The “American Revolution” documentarian and Welker discussed the fragility of democracy in honor of the 4th of July. “It’s really true, and I’ve found that in film after film after film. You know, we made a film a few years ago called ‘The U.S. and the Holocaust,’” Burns said.
“If you wanted to be in the most cosmopolitan place on Earth, where everything — architecture and cinema and painting and music and thinking — was going on, Berlin in 1932 would be the best place,” he continued. “The next January, not so much. And so you see how quickly the veneer of civilization can be pierced. And the founders understood that. They were really trying to reverse-engineer all sorts of things.”
One of their tactics 250 years ago was to make the executive branch Article II of the Constitution.
“The executive’s the manager who carries out the wishes of the Congress. So I think if the founders came here, they would not be surprised at all that somebody was seeking more authoritarian power,” Burns explained. “They would be abjectly disappointed that Article I, the legislative branch, had abdicated so much of the power, because that’s what they thought would be the bulwark against the inevitable thing.”
People were “subjects” before they became citizens, he further noted. “Jefferson said all – in [the Declaration of Independence], ‘All experience has shown that mankind are more disposed to suffer while evils are sufferable.’ Meaning all of human history, we’ve put up with the authoritarian rule.
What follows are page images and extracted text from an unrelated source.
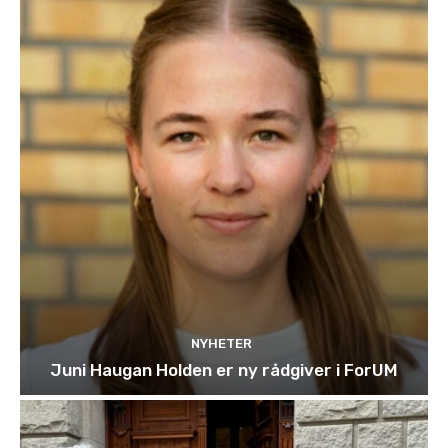
NYHETER
Juni Haugan Holden er ny rådgiver i ForUM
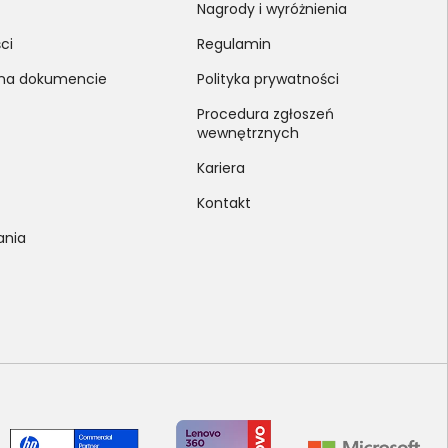
Nagrody i wyróżnienia
ci
Regulamin
 na dokumencie
Polityka prywatności
Procedura zgłoszeń
wewnętrznych
Kariera
Kontakt
ania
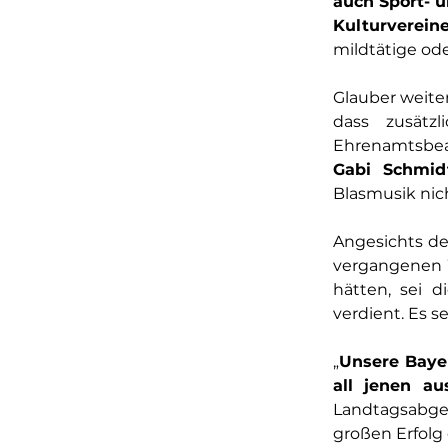
auch Sport- u
Kulturverein
mildtätige ode
Glauber weiter
dass zusätzl
Gabi Schmid
Blasmusik nic
Angesichts de
vergangenen W
hätten, sei 
verdient. Es se
„
Unsere Bayer
all jenen au
Landtagsabgeo
großen Erfolg 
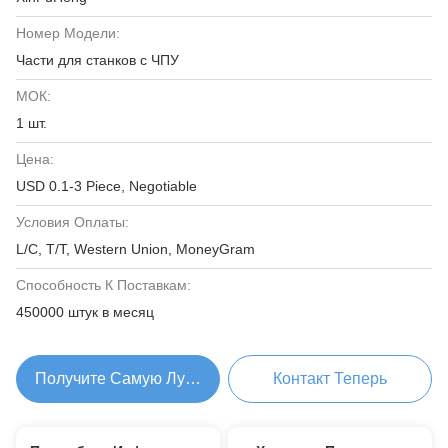
Номер Модели:
Части для станков с ЧПУ
МОК:
1 шт.
Цена:
USD 0.1-3 Piece, Negotiable
Условия Оплаты:
L/C, T/T, Western Union, MoneyGram
Способность К Поставкам:
450000 штук в месяц
Получите Самую Лучшую Цену
Контакт Теперь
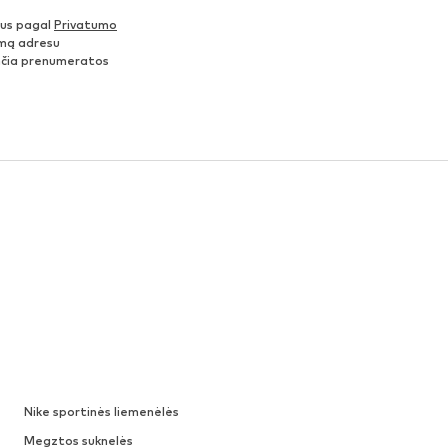
nus pagal
Privatumo
šimą adresu
ančia prenumeratos
Nike sportinės liemenėlės
Megztos suknelės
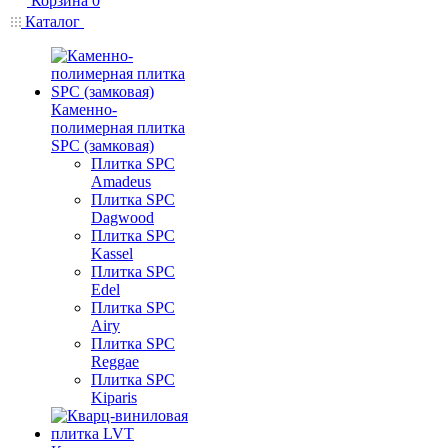
Корзина
0
Каталог
Каменно-
полимерная плитка
SPC (замковая)
Плитка SPC
Amadeus
Плитка SPC
Dagwood
Плитка SPC
Kassel
Плитка SPC
Edel
Плитка SPC
Airy
Плитка SPC
Reggae
Плитка SPC
Kiparis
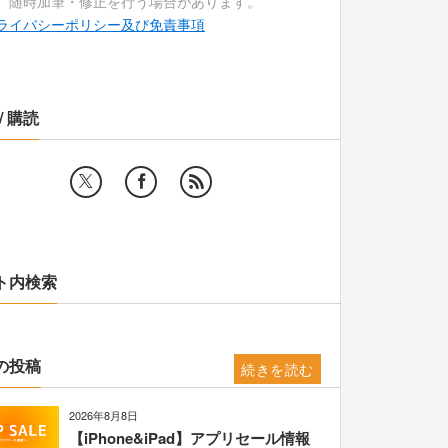
、随時加筆・修正を行う場合があります。
ライバシーポリシー及び免責事項
/ 購読
ト内検索
の投稿
続きを読む
2026年8月8日
【iPhone&iPad】アプリセール情報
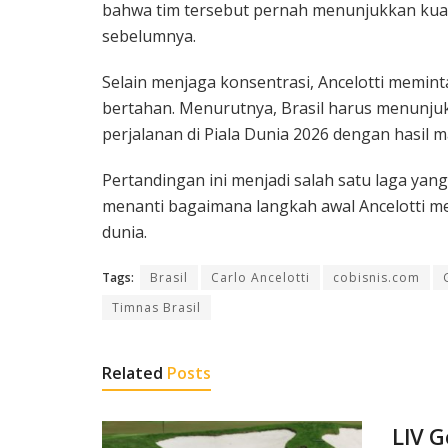
bahwa tim tersebut pernah menunjukkan kuali
sebelumnya.
Selain menjaga konsentrasi, Ancelotti memi
bertahan. Menurutnya, Brasil harus menunj
perjalanan di Piala Dunia 2026 dengan hasil m
Pertandingan ini menjadi salah satu laga yang 
menanti bagaimana langkah awal Ancelotti me
dunia.
Tags:
Brasil
Carlo Ancelotti
cobisnis.com
Timnas Brasil
Related
Posts
LIV G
It doesn’t work. It doesn’t provide for human happiness. And here’s our idea of how to put this forward.”
Welker also asked how Burns thinks the founding fathers would feel about the country today: “They’d be totally impressed in lots of ways. They’d be stunned maybe, and shocked at how much rights have been extended to people, and glad about it. I mean, George Washington knew slavery was wrong. Thomas Jefferson knew slavery was wrong. And the scholar Annette Gordon-Reed said, ‘How could you continue with something if you knew it was wrong?’ And she said, ‘Instead of throwing Jefferson out,’ — she’s an African American scholar — she says, ‘Well, that’s the human question for the rest of us. Do we act on flaws of our own? Yes, we do.’ And so it’s a generous idea.”
“I think they’d be incredibly impressed at what we’ve been able to achieve and see the levels of division that would seem familiar to them and be disappointed in us that we hadn’t figured out what the larger thing was,” Burns said. “There are people — we’re not in a happy state right now. We have a lot of people who are keeping us alive to our grievances. It is in the interests of authoritarians to keep people uneducated, distracted by conspiracy and superstition. And our founding, that pursuit of happiness, was not pursued of material goods in a marketplace of things but lifelong learning in a marketplace of ideas.”
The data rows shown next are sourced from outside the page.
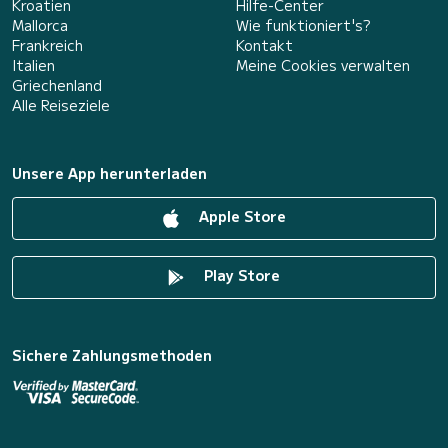
Kroatien
Hilfe-Center
Mallorca
Wie funktioniert's?
Frankreich
Kontakt
Italien
Meine Cookies verwalten
Griechenland
Alle Reiseziele
Unsere App herunterladen
Apple Store
Play Store
Sichere Zahlungsmethoden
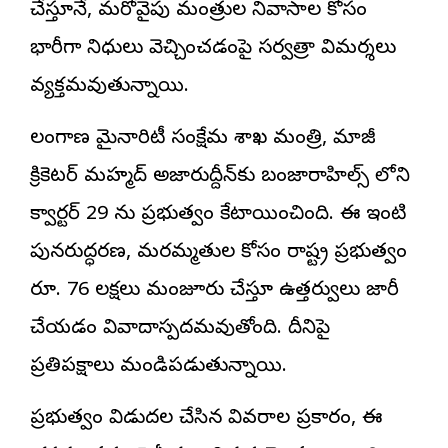
చేస్తూనే, మరోవైపు మంత్రుల నివాసాల కోసం
భారీగా నిధులు వెచ్చించడంపై సర్వత్రా విమర్శలు
వ్యక్తమవుతున్నాయి.
తెలంగాణ మైనారిటీ సంక్షేమ శాఖ మంత్రి, మాజీ
క్రికెటర్ మహ్మద్ అజారుద్దీన్‌కు బంజారాహిల్స్ లోని
క్వార్టర్ 29 ను ప్రభుత్వం కేటాయించింది. ఈ ఇంటి
పునరుద్ధరణ, మరమ్మతుల కోసం రాష్ట్ర ప్రభుత్వం
రూ. 76 లక్షలు మంజూరు చేస్తూ ఉత్తర్వులు జారీ
చేయడం వివాదాస్పదమవుతోంది. దీనిపై
ప్రతిపక్షాలు మండిపడుతున్నాయి.
ప్రభుత్వం విడుదల చేసిన వివరాల ప్రకారం, ఈ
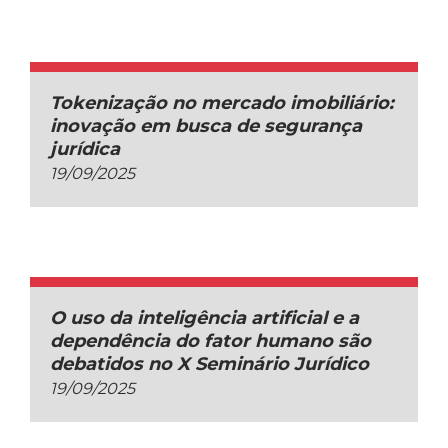
Tokenização no mercado imobiliário:
inovação em busca de segurança
jurídica
19/09/2025
O uso da inteligência artificial e a
dependência do fator humano são
debatidos no X Seminário Jurídico
19/09/2025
Welker’s show also included interviews with presidential historian Doris Kearns Goodwin and Lonnie Bunch, secretary of the Smithsonian Institution, who each emphasized the spirit of hope.
“We’re living in a tough time right now, but history can give us perspective, it can gives us solace. I really think it can give us hope. Just imagine what it was like to live through the Civil War; more than 600,000 people were dead. Or live through the Great Depression; one out of four people out of work, the banking system collapsed; or to live through the early days of World War II, when it was unclear that Hitler might conquer the rest of the world,” Goodwin said.
“The important thing to know is that in each one of those times, the people who lived then, they didn’t know the end of their story. They were like us. They were anxious. They were fearful. They didn’t know that the Union would be restored and emancipation would be secured,” she added. “They didn’t know that the Great Depression would come to end with demobilization for the war. They didn’t know the Allies would win World War II. So they lived with the same worries that we are, but somehow we showed strength, and we emerged with greatest strength from each one of those troubles. So remembering the troubled times right now, and how we came out of them, that’s the progress that we’ve made as a country.”